A ruling Tuesday by the Maine Supreme Judicial Court vacated a lower court’s finding that the public has the right to use Goose Rocks Beach. Kennebunkport’s attorney said the ruling could influence other disputes over public access rights in Maine.

Almeder was among 29 beachfront property owners named in the ruling, who now have the right to decide who can use Goose Rocks Beach – from the high-water mark to the low-tide mark – in front of their properties.

“We are very disappointed,” said Amy Tchao, the town’s attorney. “Everyone in the state should be disappointed. The court seems to be saying that it is impossible to establish a public prescriptive easement on any beach in Maine.
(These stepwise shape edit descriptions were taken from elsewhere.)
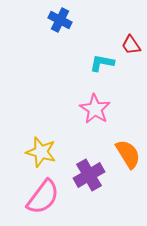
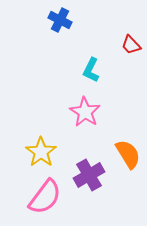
red trapezoid: rotated 10 degrees counterclockwise
cyan L-shape: moved 11 px left, 7 px down; rotated 75 degrees counterclockwise
pink star: moved 10 px left, 3 px down
yellow star: rotated 20 degrees clockwise
pink semicircle: moved 2 px right
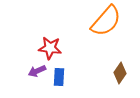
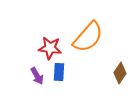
orange semicircle: moved 18 px left, 16 px down
purple arrow: moved 5 px down; rotated 96 degrees counterclockwise
blue rectangle: moved 5 px up
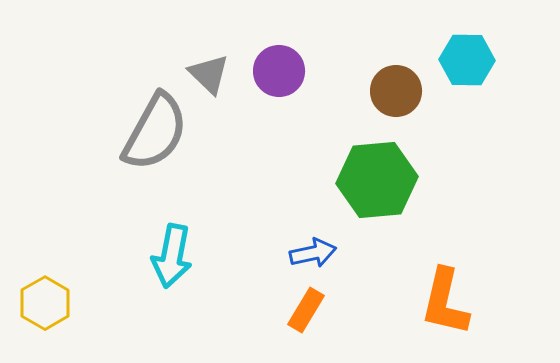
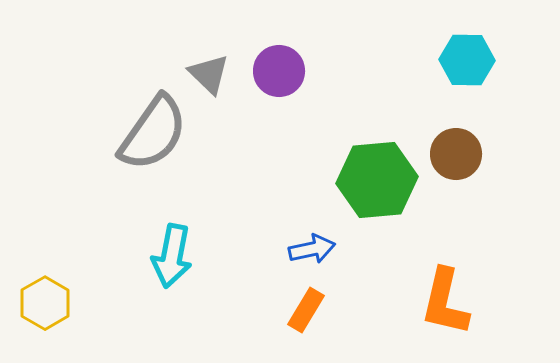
brown circle: moved 60 px right, 63 px down
gray semicircle: moved 2 px left, 1 px down; rotated 6 degrees clockwise
blue arrow: moved 1 px left, 4 px up
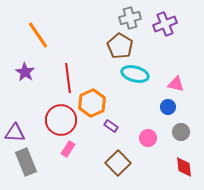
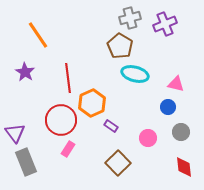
purple triangle: rotated 50 degrees clockwise
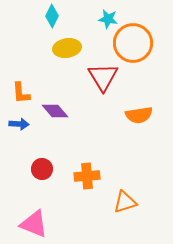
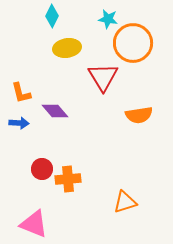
orange L-shape: rotated 10 degrees counterclockwise
blue arrow: moved 1 px up
orange cross: moved 19 px left, 3 px down
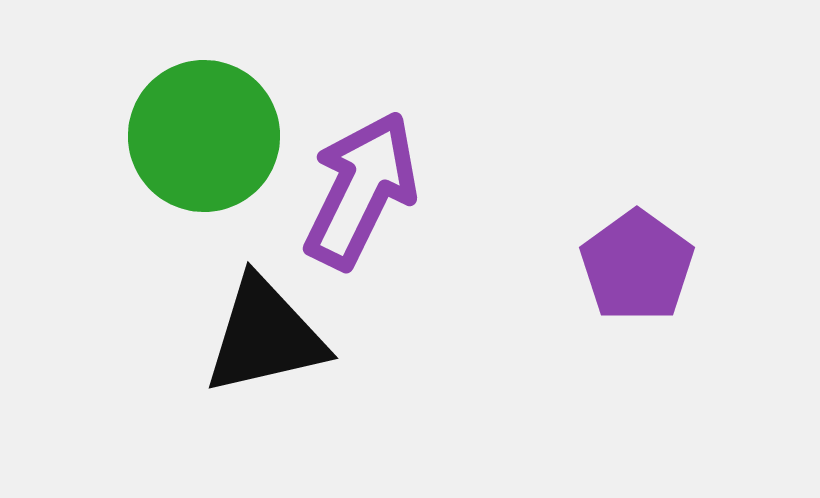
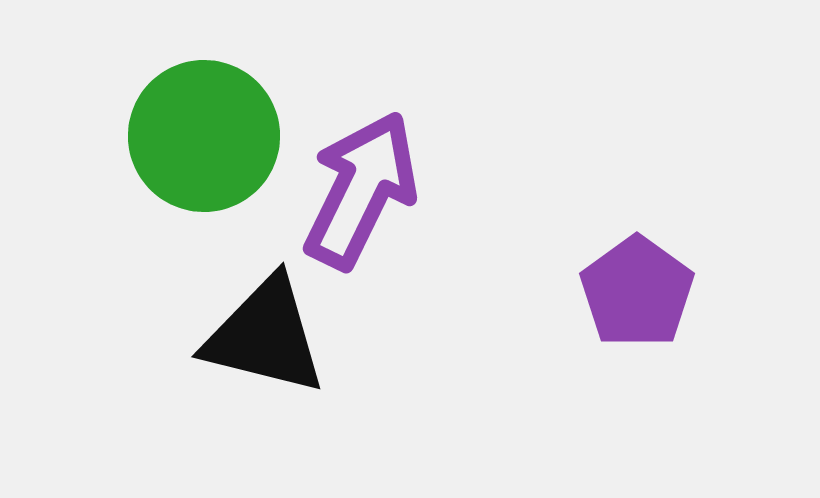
purple pentagon: moved 26 px down
black triangle: rotated 27 degrees clockwise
This a radical departure from anything we’ve seen from this court.”

Tchao said the ruling appears to have overturned the decision in Eaton v. the town of Wells in 2000, in which the court said the town and the public have a right to use the dry sand portion of Wells Beach and the intertidal zone.

“This decision seems to be saying that even if you have established a century-long history of public use, all it takes is for one landowner to say, ‘No, you can’t use the beach,’ ” Tchao said.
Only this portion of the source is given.